Stored data entries
╔══

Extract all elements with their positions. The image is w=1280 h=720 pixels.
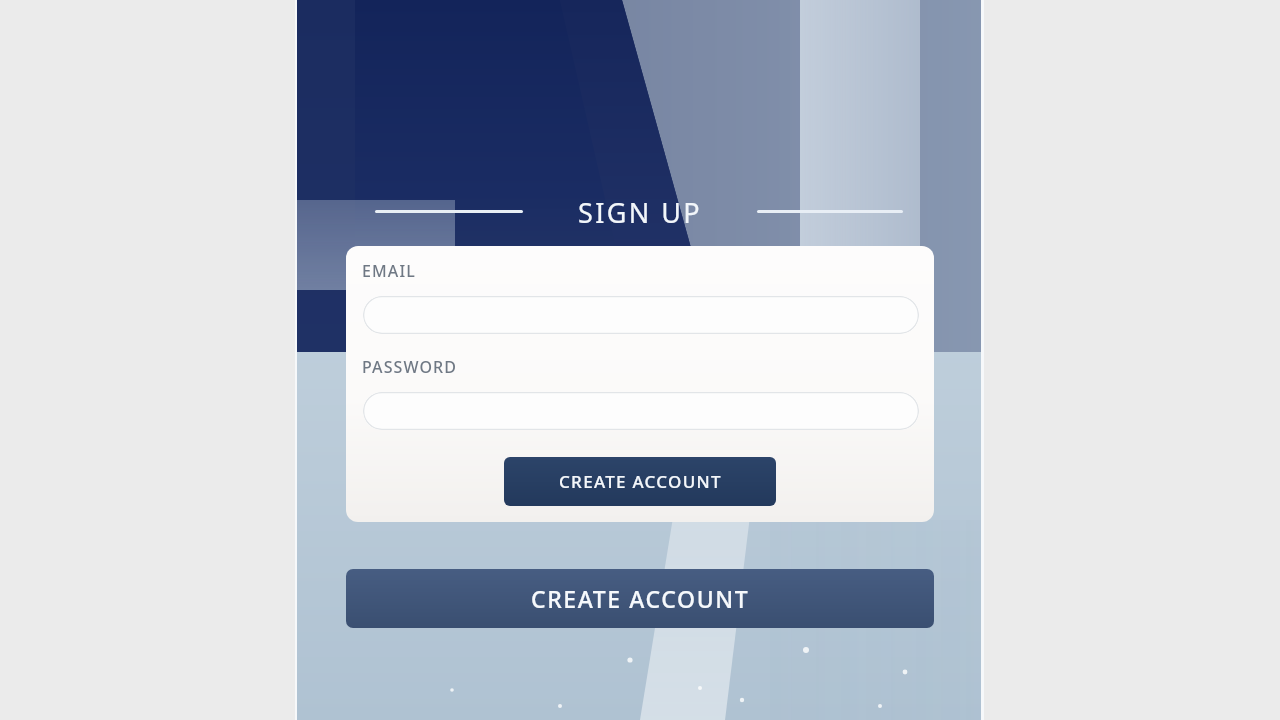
staticText: CREATE ACCOUNT — [531, 583, 750, 614]
staticText: CREATE ACCOUNT — [559, 470, 722, 493]
staticText: SIGN UP — [540, 194, 740, 234]
button[interactable]: Text field — [363, 392, 919, 430]
button[interactable]: CREATE ACCOUNT — [504, 457, 776, 506]
staticText: EMAIL — [362, 260, 416, 282]
button[interactable]: CREATE ACCOUNT — [346, 569, 934, 628]
button[interactable]: Text field — [363, 296, 919, 334]
staticText: PASSWORD — [362, 356, 458, 378]
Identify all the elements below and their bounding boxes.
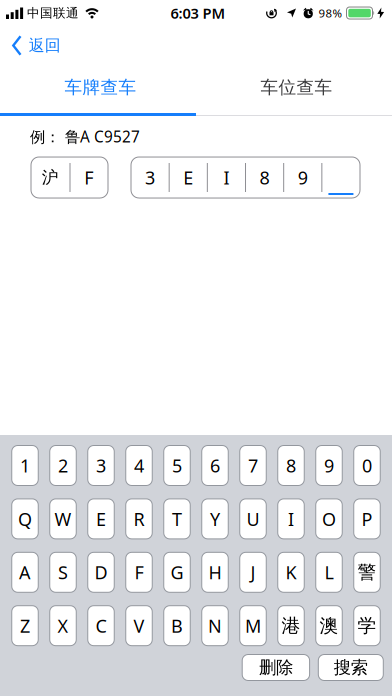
button[interactable]: X bbox=[50, 606, 76, 646]
button[interactable]: O bbox=[316, 499, 342, 539]
staticText: Q bbox=[18, 507, 32, 531]
staticText: P bbox=[362, 507, 372, 531]
staticText: 车牌查车 bbox=[64, 76, 136, 99]
staticText: 5 bbox=[172, 453, 182, 478]
staticText: I bbox=[288, 507, 294, 531]
button[interactable]: 港 bbox=[278, 606, 304, 646]
button[interactable]: 9 bbox=[316, 446, 342, 486]
staticText: S bbox=[58, 560, 68, 584]
button[interactable]: 0 bbox=[354, 446, 380, 486]
button[interactable]: 1 bbox=[12, 446, 38, 486]
staticText: 98% bbox=[318, 5, 342, 21]
staticText: 学 bbox=[358, 614, 376, 637]
button[interactable]: L bbox=[316, 552, 342, 592]
button[interactable]: 删除 bbox=[242, 654, 310, 680]
staticText: 3 bbox=[96, 453, 106, 478]
staticText: 9 bbox=[324, 453, 334, 478]
button[interactable]: P bbox=[354, 499, 380, 539]
staticText: T bbox=[172, 507, 182, 531]
button[interactable]: M bbox=[240, 606, 266, 646]
staticText: 6 bbox=[210, 453, 220, 478]
button[interactable]: K bbox=[278, 552, 304, 592]
staticText: B bbox=[171, 613, 183, 638]
staticText: 8 bbox=[286, 453, 296, 478]
staticText: N bbox=[208, 613, 222, 638]
button[interactable]: D bbox=[88, 552, 114, 592]
staticText: Z bbox=[20, 613, 30, 638]
staticText: E bbox=[96, 507, 106, 531]
button[interactable]: R bbox=[126, 499, 152, 539]
staticText: D bbox=[94, 560, 108, 584]
button[interactable]: E bbox=[88, 499, 114, 539]
button[interactable]: 6 bbox=[202, 446, 228, 486]
staticText: 1 bbox=[20, 453, 30, 478]
staticText: G bbox=[170, 560, 184, 584]
button[interactable]: S bbox=[50, 552, 76, 592]
staticText: 4 bbox=[134, 453, 144, 478]
button[interactable]: W bbox=[50, 499, 76, 539]
button[interactable]: Z bbox=[12, 606, 38, 646]
button[interactable]: N bbox=[202, 606, 228, 646]
staticText: 7 bbox=[248, 453, 258, 478]
button[interactable]: 车位查车 bbox=[198, 62, 392, 113]
button[interactable]: 澳 bbox=[316, 606, 342, 646]
button[interactable]: V bbox=[126, 606, 152, 646]
staticText: 3 bbox=[145, 165, 155, 190]
button[interactable]: 5 bbox=[164, 446, 190, 486]
staticText: H bbox=[208, 560, 222, 584]
staticText: J bbox=[250, 560, 256, 584]
staticText: Y bbox=[210, 507, 220, 531]
button[interactable]: T bbox=[164, 499, 190, 539]
staticText: 沪 bbox=[42, 167, 59, 188]
staticText: K bbox=[286, 560, 296, 584]
button[interactable]: 车牌查车 bbox=[2, 62, 198, 113]
staticText: 车位查车 bbox=[260, 76, 332, 99]
staticText: C bbox=[96, 613, 106, 638]
button[interactable]: 返回 bbox=[0, 34, 69, 54]
button[interactable]: 3 bbox=[88, 446, 114, 486]
staticText: O bbox=[322, 507, 336, 531]
staticText: 8 bbox=[260, 165, 270, 190]
button[interactable]: 7 bbox=[240, 446, 266, 486]
button[interactable]: G bbox=[164, 552, 190, 592]
staticText: 6:03 PM bbox=[170, 3, 226, 23]
button[interactable]: B bbox=[164, 606, 190, 646]
staticText: 返回 bbox=[29, 36, 61, 56]
staticText: F bbox=[84, 165, 93, 190]
button[interactable]: Y bbox=[202, 499, 228, 539]
button[interactable]: 8 bbox=[278, 446, 304, 486]
button[interactable]: 4 bbox=[126, 446, 152, 486]
button[interactable]: F bbox=[126, 552, 152, 592]
staticText: A bbox=[19, 560, 31, 584]
staticText: 中国联通 bbox=[27, 5, 79, 21]
button[interactable]: 搜索 bbox=[318, 654, 383, 680]
staticText: E bbox=[183, 165, 193, 190]
staticText: 9 bbox=[298, 165, 308, 190]
staticText: R bbox=[134, 507, 144, 531]
button[interactable]: C bbox=[88, 606, 114, 646]
staticText: L bbox=[324, 560, 334, 584]
staticText: 澳 bbox=[320, 614, 338, 637]
button[interactable]: I bbox=[278, 499, 304, 539]
staticText: F bbox=[134, 560, 144, 584]
button[interactable]: A bbox=[12, 552, 38, 592]
staticText: I bbox=[223, 165, 229, 190]
button[interactable]: J bbox=[240, 552, 266, 592]
staticText: 港 bbox=[282, 614, 300, 637]
staticText: 2 bbox=[58, 453, 68, 478]
staticText: 搜索 bbox=[334, 657, 368, 678]
button[interactable]: H bbox=[202, 552, 228, 592]
staticText: W bbox=[54, 507, 72, 531]
staticText: V bbox=[134, 613, 144, 638]
staticText: 警 bbox=[358, 560, 376, 584]
staticText: U bbox=[246, 507, 260, 531]
staticText: M bbox=[245, 613, 261, 638]
staticText: 删除 bbox=[259, 657, 293, 678]
staticText: X bbox=[58, 613, 68, 638]
button[interactable]: U bbox=[240, 499, 266, 539]
button[interactable]: Q bbox=[12, 499, 38, 539]
button[interactable]: 学 bbox=[354, 606, 380, 646]
staticText: 例： 鲁A C9527 bbox=[30, 126, 140, 147]
button[interactable]: 警 bbox=[354, 552, 380, 592]
button[interactable]: 2 bbox=[50, 446, 76, 486]
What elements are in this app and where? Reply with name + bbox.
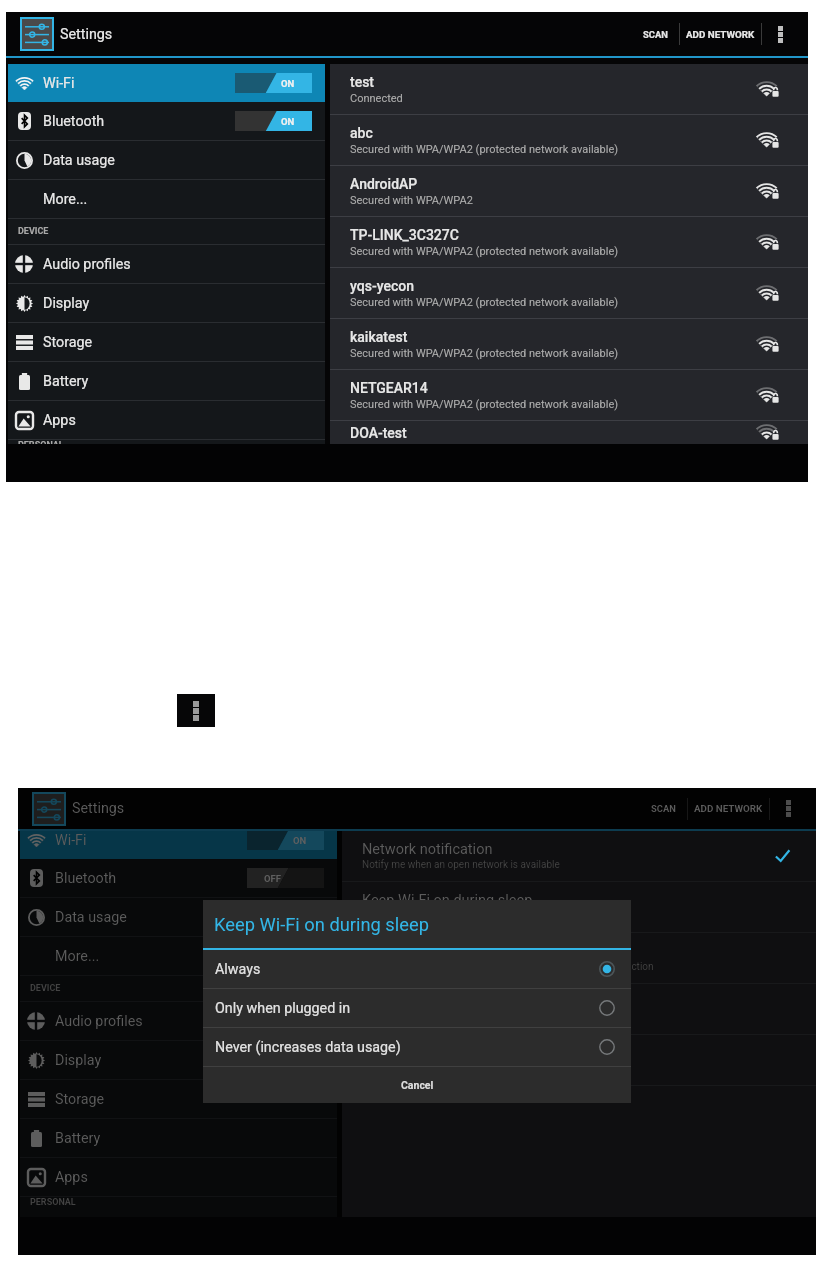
button[interactable]: Keep Wi-Fi on during sleep (342, 882, 816, 932)
staticText: ON (281, 116, 295, 127)
staticText: Secured with WPA/WPA2 (protected network… (350, 398, 619, 411)
button[interactable]: SCAN (632, 12, 679, 56)
staticText: ADD NETWORK (686, 29, 755, 40)
button[interactable]: Bluetooth (20, 859, 337, 897)
button[interactable]: More options (762, 12, 798, 56)
staticText: Secured with WPA/WPA2 (protected network… (350, 347, 619, 360)
button[interactable]: Apps (8, 401, 325, 439)
button[interactable]: test (330, 64, 808, 114)
staticText: Secured with WPA/WPA2 (350, 194, 473, 207)
staticText: NETGEAR14 (350, 380, 428, 396)
button[interactable]: AndroidAP (330, 166, 808, 216)
staticText: Cancel (401, 1079, 434, 1091)
staticText: Apps (43, 412, 76, 429)
button[interactable]: Cancel (203, 1067, 631, 1103)
button[interactable]: Data usage (20, 898, 337, 936)
button[interactable]: Avoid poor connections (342, 933, 816, 983)
button[interactable]: Network notification (342, 831, 816, 881)
staticText: Never (increases data usage) (215, 1039, 401, 1056)
button[interactable]: Wi-Fi optimization (342, 984, 816, 1034)
staticText: OFF (264, 873, 281, 884)
staticText: ON (281, 78, 295, 89)
staticText: Bluetooth (43, 113, 105, 130)
button[interactable]: Data usage (8, 141, 325, 179)
staticText: Avoid poor connections (362, 943, 514, 960)
staticText: Keep Wi-Fi on during sleep (214, 914, 429, 935)
staticText: Bluetooth (55, 870, 117, 887)
staticText: Connected (350, 92, 403, 105)
staticText: Secured with WPA/WPA2 (protected network… (350, 245, 619, 258)
staticText: SCAN (643, 29, 668, 40)
staticText: Always (215, 961, 261, 978)
staticText: PERSONAL (30, 1197, 76, 1207)
button[interactable]: Wi-Fi (8, 64, 325, 102)
staticText: Wi-Fi (55, 832, 87, 849)
staticText: TP-LINK_3C327C (350, 227, 459, 243)
button[interactable]: Wi-Fi (20, 831, 337, 859)
button[interactable]: Display (20, 1041, 337, 1079)
staticText: MAC address (362, 1052, 449, 1069)
button[interactable]: TP-LINK_3C327C (330, 217, 808, 267)
button[interactable]: Battery (20, 1119, 337, 1157)
button[interactable]: Battery (8, 362, 325, 400)
button[interactable]: ADD NETWORK (680, 12, 761, 56)
button[interactable]: ON (235, 111, 312, 131)
staticText: kaikatest (350, 329, 408, 345)
staticText: More... (55, 948, 100, 965)
staticText: Wi-Fi (43, 75, 75, 92)
staticText: Display (55, 1052, 102, 1069)
button[interactable]: Audio profiles (8, 245, 325, 283)
button[interactable]: kaikatest (330, 319, 808, 369)
button[interactable]: Storage (8, 323, 325, 361)
button[interactable]: Display (8, 284, 325, 322)
button[interactable]: Storage (20, 1080, 337, 1118)
button[interactable]: Never (increases data usage) (203, 1028, 631, 1066)
button[interactable]: MAC address (342, 1035, 816, 1085)
staticText: More... (43, 191, 88, 208)
staticText: ON (293, 835, 307, 846)
staticText: Always (362, 910, 394, 922)
button[interactable]: ON (235, 73, 312, 93)
button[interactable]: Apps (20, 1158, 337, 1196)
staticText: Battery (55, 1130, 101, 1147)
button[interactable]: OFF (247, 868, 324, 888)
button[interactable]: yqs-yecon (330, 268, 808, 318)
staticText: yqs-yecon (350, 278, 414, 294)
staticText: Keep Wi-Fi on during sleep (362, 892, 533, 909)
staticText: SCAN (651, 803, 676, 814)
staticText: ADD NETWORK (694, 803, 763, 814)
button[interactable]: More options (770, 788, 806, 829)
staticText: DOA-test (350, 425, 407, 441)
staticText: Apps (55, 1169, 88, 1186)
staticText: Settings (60, 26, 113, 43)
button[interactable]: ADD NETWORK (688, 788, 769, 829)
button[interactable]: Bluetooth (8, 102, 325, 140)
button[interactable]: NETGEAR14 (330, 370, 808, 420)
staticText: abc (350, 125, 373, 141)
staticText: Notify me when an open network is availa… (362, 859, 560, 871)
button[interactable]: More... (20, 937, 337, 975)
button[interactable]: Audio profiles (20, 1002, 337, 1040)
staticText: Data usage (55, 909, 127, 926)
button[interactable]: DOA-test (330, 421, 808, 444)
staticText: Display (43, 295, 90, 312)
button[interactable]: Overflow menu (177, 694, 215, 727)
staticText: test (350, 74, 375, 90)
staticText: AndroidAP (350, 176, 418, 192)
staticText: Audio profiles (55, 1013, 143, 1030)
staticText: Audio profiles (43, 256, 131, 273)
button[interactable]: SCAN (640, 788, 687, 829)
button[interactable]: ON (247, 831, 324, 850)
staticText: Data usage (43, 152, 115, 169)
staticText: Only when plugged in (215, 1000, 351, 1017)
staticText: PERSONAL (18, 440, 64, 444)
staticText: DEVICE (30, 983, 61, 994)
button[interactable]: Only when plugged in (203, 989, 631, 1027)
button[interactable]: More... (8, 180, 325, 218)
staticText: Network notification (362, 841, 493, 858)
staticText: Battery (43, 373, 89, 390)
button[interactable]: abc (330, 115, 808, 165)
button[interactable]: Always (203, 950, 631, 988)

╚══

• Task to complete: Please copy out each line in the entries that mentions the string "increases".

• Exercise result:
staticText: Never (increases data usage) (215, 1039, 401, 1056)
button[interactable]: Never (increases data usage) (203, 1028, 631, 1066)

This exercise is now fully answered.